Two heroes that ended up benefitting from the switch to Overwatch 2 were based on our model were Wrecking Ball and Sigma. Wrecking Ball in particular has shown a trend of being average to below average among the other tanks in the years, but in Overwatch 2, his win rate compared to the other tanks was higher signifying an overall buff. Out of the tanks who have the lower win rates, the one who saw the biggest change overall was Winston, who was top 3 tanks overall over the time periods we have discussed up until Overwatch 2. Come Overwatch 2. he has fallen to the bottom 3 win rates over all signifying an overall power loss.

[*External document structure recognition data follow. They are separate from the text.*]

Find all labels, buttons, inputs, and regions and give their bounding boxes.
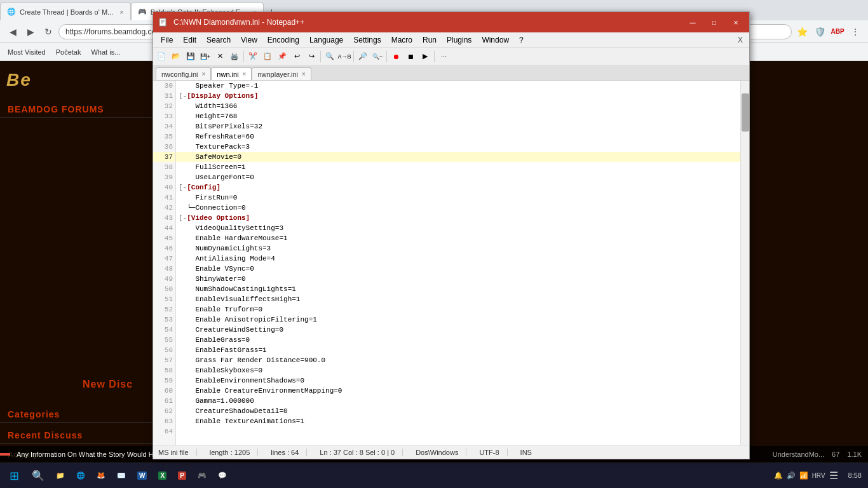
maximize-button[interactable]: □ bbox=[706, 16, 722, 29]
taskbar-app-steam[interactable]: 🎮 bbox=[193, 464, 212, 487]
bookmark-most-visited[interactable]: Most Visited bbox=[5, 47, 48, 57]
code-content[interactable]: Speaker Type=-1[-[Display Options] Width… bbox=[176, 81, 740, 445]
news-stats: UnderstandMo... 67 1.1K bbox=[773, 451, 868, 458]
menu-encoding[interactable]: Encoding bbox=[262, 34, 304, 46]
back-button[interactable]: ◀ bbox=[5, 24, 20, 39]
menu-settings[interactable]: Settings bbox=[348, 34, 386, 46]
forum-new-discussions-label: New Disc bbox=[83, 379, 133, 390]
toolbar-macro-rec[interactable]: ⏺ bbox=[389, 50, 403, 64]
volume-icon[interactable]: 🔊 bbox=[787, 471, 796, 480]
menu-window[interactable]: Window bbox=[477, 34, 514, 46]
taskbar-app-chrome[interactable]: 🌐 bbox=[71, 464, 90, 487]
close-search-x[interactable]: X bbox=[734, 34, 747, 46]
taskbar-app-chat[interactable]: 💬 bbox=[213, 464, 232, 487]
line-number-43: 43 bbox=[153, 213, 175, 223]
scrollbar[interactable] bbox=[740, 81, 749, 445]
code-line-56: EnableFastGrass=1 bbox=[176, 345, 740, 355]
toolbar-print[interactable]: 🖨️ bbox=[227, 50, 241, 64]
show-desktop-button[interactable]: ☰ bbox=[829, 470, 838, 482]
tab1-close[interactable]: × bbox=[119, 8, 123, 16]
network-icon[interactable]: 📶 bbox=[799, 471, 808, 480]
start-button[interactable]: ⊞ bbox=[3, 464, 25, 487]
toolbar-cut[interactable]: ✂️ bbox=[246, 50, 260, 64]
taskbar-clock[interactable]: 8:58 bbox=[844, 471, 865, 480]
notification-bell-icon[interactable]: 🔔 bbox=[774, 471, 783, 480]
toolbar-close[interactable]: ✕ bbox=[213, 50, 227, 64]
taskbar-app-mail[interactable]: ✉️ bbox=[112, 464, 131, 487]
powerpoint-icon: P bbox=[178, 471, 186, 480]
menu-help[interactable]: ? bbox=[514, 34, 529, 46]
menu-language[interactable]: Language bbox=[304, 34, 348, 46]
close-button[interactable]: × bbox=[728, 16, 744, 29]
line-number-60: 60 bbox=[153, 386, 175, 396]
toolbar-zoom-out[interactable]: 🔍− bbox=[370, 50, 384, 64]
taskbar-app-powerpoint[interactable]: P bbox=[173, 464, 191, 487]
word-icon: W bbox=[137, 471, 147, 480]
code-line-39: UseLargeFont=0 bbox=[176, 172, 740, 182]
code-line-52: Enable Truform=0 bbox=[176, 304, 740, 315]
code-line-43: [-[Video Options] bbox=[176, 213, 740, 223]
toolbar-redo[interactable]: ↪ bbox=[304, 50, 318, 64]
toolbar-open[interactable]: 📂 bbox=[169, 50, 183, 64]
status-insert-mode: INS bbox=[520, 449, 539, 456]
file-tab-nwnini-label: nwn.ini bbox=[217, 71, 238, 78]
menu-file[interactable]: File bbox=[156, 34, 178, 46]
code-line-47: AntiAliasing Mode=4 bbox=[176, 254, 740, 264]
menu-view[interactable]: View bbox=[236, 34, 262, 46]
line-number-54: 54 bbox=[153, 325, 175, 335]
news-stat-3: 1.1K bbox=[847, 451, 862, 458]
toolbar-find[interactable]: 🔍 bbox=[323, 50, 337, 64]
bookmark-what-is[interactable]: What is... bbox=[88, 47, 123, 57]
code-line-44: VideoQualitySetting=3 bbox=[176, 223, 740, 233]
menu-edit[interactable]: Edit bbox=[178, 34, 201, 46]
menu-macro[interactable]: Macro bbox=[386, 34, 417, 46]
browser-tab-1[interactable]: 🌐 Create Thread | Boards o' M... × bbox=[0, 3, 131, 20]
browser-menu-button[interactable]: ⋮ bbox=[848, 24, 863, 39]
taskbar-app-explorer[interactable]: 📁 bbox=[51, 464, 70, 487]
extension-adblock[interactable]: ABP bbox=[830, 24, 845, 39]
code-line-61: Gamma=1.000000 bbox=[176, 396, 740, 406]
scrollbar-thumb[interactable] bbox=[742, 93, 749, 132]
toolbar-undo[interactable]: ↩ bbox=[290, 50, 304, 64]
file-tab-nwnini-close[interactable]: × bbox=[243, 71, 247, 78]
file-tab-nwnplayer[interactable]: nwnplayer.ini × bbox=[252, 67, 311, 80]
refresh-button[interactable]: ↻ bbox=[41, 24, 56, 39]
toolbar-more[interactable]: ⋯ bbox=[437, 50, 451, 64]
language-indicator[interactable]: HRV bbox=[812, 472, 825, 479]
line-number-56: 56 bbox=[153, 345, 175, 355]
toolbar-macro-stop[interactable]: ⏹ bbox=[403, 50, 417, 64]
toolbar-paste[interactable]: 📌 bbox=[275, 50, 289, 64]
menu-run[interactable]: Run bbox=[417, 34, 442, 46]
menu-plugins[interactable]: Plugins bbox=[442, 34, 477, 46]
menu-search[interactable]: Search bbox=[201, 34, 236, 46]
forward-button[interactable]: ▶ bbox=[23, 24, 38, 39]
line-number-64: 64 bbox=[153, 426, 175, 437]
toolbar-new[interactable]: 📄 bbox=[154, 50, 168, 64]
taskbar-app-excel[interactable]: X bbox=[153, 464, 172, 487]
code-line-45: Enable HardwareMouse=1 bbox=[176, 233, 740, 243]
toolbar-replace[interactable]: A→B bbox=[337, 50, 351, 64]
news-label bbox=[0, 453, 10, 456]
chat-icon: 💬 bbox=[218, 471, 227, 480]
file-tab-nwconfig-close[interactable]: × bbox=[201, 71, 205, 78]
file-tab-nwnplayer-close[interactable]: × bbox=[302, 71, 306, 78]
bookmark-pocetak[interactable]: Početak bbox=[53, 47, 84, 57]
code-line-64 bbox=[176, 426, 740, 437]
extension-star[interactable]: ⭐ bbox=[794, 24, 810, 39]
toolbar-sep-2 bbox=[320, 51, 321, 62]
line-number-51: 51 bbox=[153, 294, 175, 304]
extension-shield[interactable]: 🛡️ bbox=[812, 24, 827, 39]
taskbar-app-word[interactable]: W bbox=[132, 464, 152, 487]
file-tab-nwconfig[interactable]: nwconfig.ini × bbox=[156, 67, 211, 80]
minimize-button[interactable]: ─ bbox=[684, 16, 701, 29]
taskbar-search-button[interactable]: 🔍 bbox=[27, 464, 50, 487]
notepad-statusbar: MS ini file length : 1205 lines : 64 Ln … bbox=[153, 445, 749, 459]
toolbar-save-all[interactable]: 💾+ bbox=[198, 50, 212, 64]
taskbar-app-firefox[interactable]: 🦊 bbox=[92, 464, 111, 487]
toolbar-macro-run[interactable]: ▶ bbox=[418, 50, 432, 64]
toolbar-copy[interactable]: 📋 bbox=[261, 50, 275, 64]
file-tab-nwnini[interactable]: nwn.ini × bbox=[211, 67, 252, 80]
toolbar-save[interactable]: 💾 bbox=[184, 50, 198, 64]
line-number-36: 36 bbox=[153, 142, 175, 152]
toolbar-zoom-in[interactable]: 🔎 bbox=[356, 50, 370, 64]
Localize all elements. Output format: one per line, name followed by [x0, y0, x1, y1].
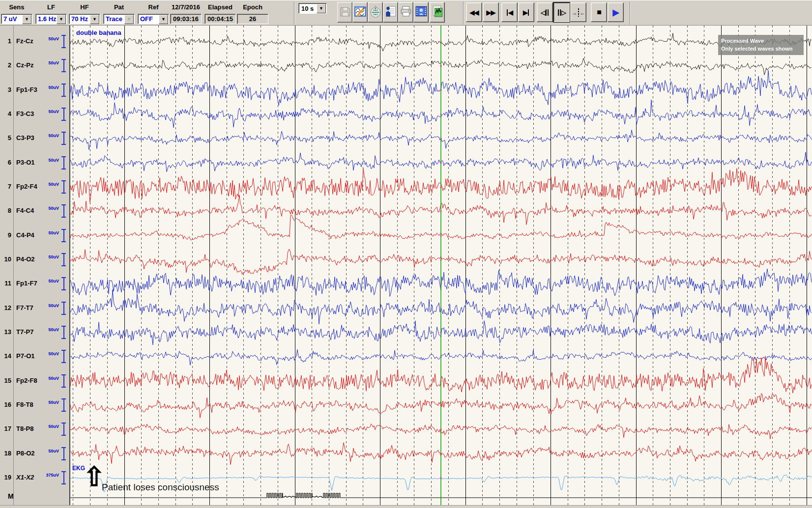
chevron-down-icon[interactable]: ▼: [317, 4, 326, 13]
channel-name: F7-T7: [16, 304, 33, 311]
hf-value: 70 Hz: [71, 15, 88, 23]
fast-forward-button[interactable]: ▶▶: [483, 2, 499, 22]
print-button[interactable]: [398, 2, 413, 23]
channel-scale-label: 50uV: [48, 109, 59, 114]
channel-row-Cz-Pz[interactable]: 2Cz-Pz50uV: [0, 60, 69, 71]
channel-scale-label: 50uV: [48, 158, 59, 163]
channel-number: 9: [0, 231, 11, 239]
channel-row-P7-O1[interactable]: 14P7-O150uV: [0, 351, 69, 362]
channel-row-P4-O2[interactable]: 10P4-O250uV: [0, 254, 69, 265]
step-forward-button[interactable]: ▷: [553, 2, 570, 22]
scale-bracket-icon: [61, 229, 66, 242]
channel-number: 14: [0, 352, 11, 360]
channel-name: C4-P4: [16, 231, 34, 239]
channel-row-C4-P4[interactable]: 9C4-P450uV: [0, 230, 69, 241]
overlay-line1: Processed Wave: [721, 37, 801, 45]
step-back-button[interactable]: ◁: [537, 2, 553, 22]
stop-icon: ■: [597, 8, 601, 17]
chevron-down-icon: ▼: [124, 15, 134, 24]
floppy-icon: [339, 5, 351, 20]
channel-name: C3-P3: [16, 134, 34, 141]
scale-bracket-icon: [61, 423, 66, 436]
sync-button[interactable]: →←: [570, 2, 586, 22]
channel-row-Fp1-F3[interactable]: 3Fp1-F350uV: [0, 85, 69, 96]
video-button[interactable]: [413, 2, 429, 23]
ref-combo[interactable]: OFF▼: [138, 14, 169, 24]
scale-bracket-icon: [61, 204, 66, 218]
go-to-end-button[interactable]: ▶: [518, 2, 534, 22]
channel-row-Fp1-F7[interactable]: 11Fp1-F750uV: [0, 279, 69, 289]
channel-name: F4-C4: [16, 207, 34, 214]
channel-row-Fp2-F4[interactable]: 7Fp2-F450uV: [0, 182, 69, 193]
hf-combo[interactable]: 70 Hz▼: [69, 14, 100, 24]
eeg-trace-canvas: [70, 26, 812, 508]
chevron-down-icon[interactable]: ▼: [22, 15, 31, 24]
chevron-down-icon[interactable]: ▼: [159, 15, 168, 24]
page-duration-combo[interactable]: 10 s ▼: [298, 3, 327, 14]
channel-row-F7-T7[interactable]: 12F7-T750uV: [0, 303, 69, 314]
channel-row-X1-X2[interactable]: 19X1-X2375uV: [0, 473, 69, 483]
channel-scale-label: 50uV: [48, 351, 59, 356]
overlay-line2: Only selected waves shown: [721, 45, 801, 53]
channel-name: F3-C3: [16, 110, 34, 117]
channel-row-P3-O1[interactable]: 6P3-O150uV: [0, 158, 69, 169]
channel-name: T8-P8: [16, 425, 33, 432]
scale-bracket-icon: [61, 398, 66, 412]
printer-icon: [400, 5, 412, 20]
channel-row-P8-O2[interactable]: 18P8-O250uV: [0, 449, 69, 459]
bottom-edge: [0, 505, 812, 508]
save-button: [337, 2, 352, 23]
scale-bracket-icon: [61, 156, 66, 169]
scale-bracket-icon: [61, 132, 66, 145]
scale-bracket-icon: [61, 84, 66, 97]
pat-value: Trace: [106, 15, 122, 23]
channel-scale-label: 50uV: [48, 182, 59, 187]
channel-row-F8-T8[interactable]: 16F8-T850uV: [0, 400, 69, 411]
channel-number: 19: [0, 474, 11, 481]
filmstrip-icon: [415, 5, 428, 20]
lf-combo[interactable]: 1.6 Hz▼: [35, 14, 67, 24]
channel-scale-label: 50uV: [48, 254, 59, 259]
channel-number: 17: [0, 425, 11, 432]
field-epoch: Epoch26: [237, 0, 268, 26]
play-button[interactable]: ▶: [608, 2, 624, 22]
sens-value: 7 uV: [3, 15, 17, 23]
scale-bracket-icon: [61, 447, 66, 460]
lf-value: 1.6 Hz: [38, 15, 57, 23]
sync-icon: →←: [572, 8, 585, 17]
go-to-start-button[interactable]: ◀: [501, 2, 518, 22]
stop-button[interactable]: ■: [591, 2, 607, 22]
channel-row-C3-P3[interactable]: 5C3-P350uV: [0, 133, 69, 144]
channel-row-T7-P7[interactable]: 13T7-P750uV: [0, 327, 69, 338]
channel-row-F4-C4[interactable]: 8F4-C450uV: [0, 206, 69, 217]
channel-number: 2: [0, 61, 11, 69]
channel-row-F3-C3[interactable]: 4F3-C350uV: [0, 109, 69, 120]
montage-label: double banana: [76, 29, 121, 36]
scale-bracket-icon: [61, 35, 66, 48]
sens-combo[interactable]: 7 uV▼: [1, 14, 32, 24]
channel-scale-label: 50uV: [48, 85, 59, 90]
processed-wave-button[interactable]: [430, 2, 445, 23]
electrode-map-button[interactable]: [368, 2, 383, 23]
processed-wave-overlay: Processed Wave Only selected waves shown: [718, 35, 804, 55]
page-duration-value: 10 s: [301, 5, 314, 12]
channel-row-T8-P8[interactable]: 17T8-P850uV: [0, 424, 69, 435]
channel-scale-label: 50uV: [48, 36, 59, 41]
wave-settings-button[interactable]: [352, 2, 368, 23]
channel-number: 1: [0, 37, 11, 45]
sidebar-divider: [13, 26, 14, 508]
channel-name: P7-O1: [16, 352, 35, 360]
channel-row-Fz-Cz[interactable]: 1Fz-Cz50uV: [0, 36, 69, 47]
patient-info-button[interactable]: [383, 2, 398, 23]
chevron-down-icon[interactable]: ▼: [90, 15, 99, 24]
pat-combo[interactable]: Trace▼: [103, 14, 135, 24]
chevron-down-icon[interactable]: ▼: [57, 15, 66, 24]
channel-number: 11: [0, 280, 11, 287]
channel-scale-label: 375uV: [46, 473, 59, 478]
channel-number: 4: [0, 110, 11, 117]
channel-name: Cz-Pz: [16, 61, 33, 69]
channel-number: 5: [0, 134, 11, 141]
channel-row-Fp2-F8[interactable]: 15Fp2-F850uV: [0, 376, 69, 387]
channel-scale-label: 50uV: [48, 279, 59, 283]
rewind-button[interactable]: ◀◀: [466, 2, 482, 22]
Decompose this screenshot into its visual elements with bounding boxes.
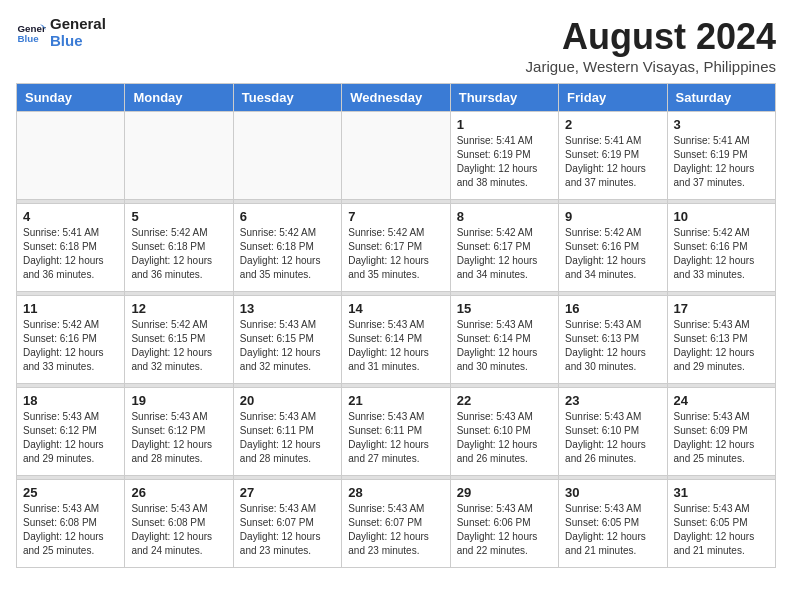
day-info: Sunrise: 5:42 AM Sunset: 6:16 PM Dayligh… [674,226,769,282]
calendar-cell: 22Sunrise: 5:43 AM Sunset: 6:10 PM Dayli… [450,388,558,476]
day-info: Sunrise: 5:43 AM Sunset: 6:14 PM Dayligh… [457,318,552,374]
day-number: 20 [240,393,335,408]
calendar-cell: 25Sunrise: 5:43 AM Sunset: 6:08 PM Dayli… [17,480,125,568]
day-number: 11 [23,301,118,316]
month-year-title: August 2024 [526,16,776,58]
day-info: Sunrise: 5:43 AM Sunset: 6:15 PM Dayligh… [240,318,335,374]
calendar-cell: 14Sunrise: 5:43 AM Sunset: 6:14 PM Dayli… [342,296,450,384]
day-number: 1 [457,117,552,132]
logo-icon: General Blue [16,18,46,48]
day-info: Sunrise: 5:43 AM Sunset: 6:13 PM Dayligh… [565,318,660,374]
calendar-week-row: 25Sunrise: 5:43 AM Sunset: 6:08 PM Dayli… [17,480,776,568]
header-thursday: Thursday [450,84,558,112]
calendar-week-row: 1Sunrise: 5:41 AM Sunset: 6:19 PM Daylig… [17,112,776,200]
logo: General Blue General Blue [16,16,106,49]
day-number: 27 [240,485,335,500]
calendar-cell: 20Sunrise: 5:43 AM Sunset: 6:11 PM Dayli… [233,388,341,476]
calendar-cell: 19Sunrise: 5:43 AM Sunset: 6:12 PM Dayli… [125,388,233,476]
calendar-cell: 9Sunrise: 5:42 AM Sunset: 6:16 PM Daylig… [559,204,667,292]
calendar-cell: 3Sunrise: 5:41 AM Sunset: 6:19 PM Daylig… [667,112,775,200]
day-info: Sunrise: 5:43 AM Sunset: 6:10 PM Dayligh… [565,410,660,466]
calendar-week-row: 11Sunrise: 5:42 AM Sunset: 6:16 PM Dayli… [17,296,776,384]
calendar-header-row: SundayMondayTuesdayWednesdayThursdayFrid… [17,84,776,112]
day-info: Sunrise: 5:41 AM Sunset: 6:19 PM Dayligh… [674,134,769,190]
calendar-cell: 16Sunrise: 5:43 AM Sunset: 6:13 PM Dayli… [559,296,667,384]
day-info: Sunrise: 5:43 AM Sunset: 6:09 PM Dayligh… [674,410,769,466]
calendar-cell [125,112,233,200]
day-info: Sunrise: 5:43 AM Sunset: 6:12 PM Dayligh… [131,410,226,466]
day-number: 24 [674,393,769,408]
calendar-cell: 8Sunrise: 5:42 AM Sunset: 6:17 PM Daylig… [450,204,558,292]
day-info: Sunrise: 5:42 AM Sunset: 6:17 PM Dayligh… [457,226,552,282]
day-info: Sunrise: 5:41 AM Sunset: 6:19 PM Dayligh… [565,134,660,190]
day-number: 6 [240,209,335,224]
day-info: Sunrise: 5:42 AM Sunset: 6:17 PM Dayligh… [348,226,443,282]
day-info: Sunrise: 5:43 AM Sunset: 6:13 PM Dayligh… [674,318,769,374]
day-info: Sunrise: 5:43 AM Sunset: 6:11 PM Dayligh… [348,410,443,466]
day-number: 29 [457,485,552,500]
day-info: Sunrise: 5:42 AM Sunset: 6:16 PM Dayligh… [23,318,118,374]
calendar-cell: 23Sunrise: 5:43 AM Sunset: 6:10 PM Dayli… [559,388,667,476]
calendar-cell: 5Sunrise: 5:42 AM Sunset: 6:18 PM Daylig… [125,204,233,292]
day-info: Sunrise: 5:43 AM Sunset: 6:07 PM Dayligh… [348,502,443,558]
day-info: Sunrise: 5:43 AM Sunset: 6:14 PM Dayligh… [348,318,443,374]
day-number: 3 [674,117,769,132]
calendar-cell: 6Sunrise: 5:42 AM Sunset: 6:18 PM Daylig… [233,204,341,292]
day-info: Sunrise: 5:42 AM Sunset: 6:18 PM Dayligh… [240,226,335,282]
header-friday: Friday [559,84,667,112]
calendar-cell: 11Sunrise: 5:42 AM Sunset: 6:16 PM Dayli… [17,296,125,384]
day-number: 10 [674,209,769,224]
day-info: Sunrise: 5:43 AM Sunset: 6:07 PM Dayligh… [240,502,335,558]
day-number: 8 [457,209,552,224]
calendar-cell: 18Sunrise: 5:43 AM Sunset: 6:12 PM Dayli… [17,388,125,476]
calendar-cell: 10Sunrise: 5:42 AM Sunset: 6:16 PM Dayli… [667,204,775,292]
day-info: Sunrise: 5:43 AM Sunset: 6:05 PM Dayligh… [674,502,769,558]
calendar-cell: 7Sunrise: 5:42 AM Sunset: 6:17 PM Daylig… [342,204,450,292]
day-number: 26 [131,485,226,500]
day-number: 14 [348,301,443,316]
day-number: 5 [131,209,226,224]
calendar-cell: 1Sunrise: 5:41 AM Sunset: 6:19 PM Daylig… [450,112,558,200]
svg-text:General: General [18,22,47,33]
header-tuesday: Tuesday [233,84,341,112]
calendar-cell: 27Sunrise: 5:43 AM Sunset: 6:07 PM Dayli… [233,480,341,568]
header-monday: Monday [125,84,233,112]
day-number: 28 [348,485,443,500]
calendar-cell: 12Sunrise: 5:42 AM Sunset: 6:15 PM Dayli… [125,296,233,384]
day-number: 25 [23,485,118,500]
calendar-cell: 26Sunrise: 5:43 AM Sunset: 6:08 PM Dayli… [125,480,233,568]
calendar-cell: 30Sunrise: 5:43 AM Sunset: 6:05 PM Dayli… [559,480,667,568]
day-number: 4 [23,209,118,224]
logo-blue: Blue [50,33,106,50]
header-sunday: Sunday [17,84,125,112]
day-info: Sunrise: 5:42 AM Sunset: 6:18 PM Dayligh… [131,226,226,282]
logo-general: General [50,16,106,33]
day-number: 30 [565,485,660,500]
day-info: Sunrise: 5:43 AM Sunset: 6:08 PM Dayligh… [23,502,118,558]
day-info: Sunrise: 5:43 AM Sunset: 6:05 PM Dayligh… [565,502,660,558]
calendar-cell [233,112,341,200]
calendar-week-row: 18Sunrise: 5:43 AM Sunset: 6:12 PM Dayli… [17,388,776,476]
day-number: 13 [240,301,335,316]
calendar-week-row: 4Sunrise: 5:41 AM Sunset: 6:18 PM Daylig… [17,204,776,292]
calendar-cell: 28Sunrise: 5:43 AM Sunset: 6:07 PM Dayli… [342,480,450,568]
day-info: Sunrise: 5:43 AM Sunset: 6:10 PM Dayligh… [457,410,552,466]
day-number: 15 [457,301,552,316]
day-number: 22 [457,393,552,408]
calendar-cell: 4Sunrise: 5:41 AM Sunset: 6:18 PM Daylig… [17,204,125,292]
calendar-cell: 21Sunrise: 5:43 AM Sunset: 6:11 PM Dayli… [342,388,450,476]
header: General Blue General Blue August 2024 Ja… [16,16,776,75]
day-info: Sunrise: 5:43 AM Sunset: 6:06 PM Dayligh… [457,502,552,558]
day-number: 18 [23,393,118,408]
calendar-cell: 29Sunrise: 5:43 AM Sunset: 6:06 PM Dayli… [450,480,558,568]
day-number: 21 [348,393,443,408]
calendar-cell [342,112,450,200]
calendar-cell [17,112,125,200]
day-info: Sunrise: 5:43 AM Sunset: 6:08 PM Dayligh… [131,502,226,558]
day-info: Sunrise: 5:43 AM Sunset: 6:11 PM Dayligh… [240,410,335,466]
day-number: 7 [348,209,443,224]
day-info: Sunrise: 5:43 AM Sunset: 6:12 PM Dayligh… [23,410,118,466]
svg-text:Blue: Blue [18,33,40,44]
header-saturday: Saturday [667,84,775,112]
calendar-table: SundayMondayTuesdayWednesdayThursdayFrid… [16,83,776,568]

One of the biggest changes that happened in Overwatch 2 was the switch from two tanks to one tank on a team. As compensation, all the tanks universely got buffs in order to help them live without another tank. Heroes who can survive on their own as tanks were the ones who benefitted the most from these changes. Interestingly enough based on the patch notes, Winston ended up getting a net buff overall but saw his win rate drop in Overwatch 2. Sigma and Wrecking Ball on the other hand saw very few buffs besides minor tankiness buffs yet their win rates amongst their competition increased. These two tanks in particular are excelling in a 5v5 environment which is a factor that our model does not take into account.

Conclusion

Overwatch 2 has receieved incredible support among its player base who enjoy watching the game evolve as time continues. As you can tell, the game can be very complex as it gets to the higher levels, but hopefully this tutorial has sparked interest or renewed interest for all players. What is clear about our model is that it is difficult to determine what heroes have been buffed or nerfed purely on stats alone. That's why we encourage you to look into it yourself. You never know which hero might be the right fit for you to play.

There are plenty of other statistics to measure a heroes value as well. One thing we did not touch on was which heroes are good on which maps which leads to a huge variation on win rates and pick rates. This will change team compositions and lead to even more discoveries.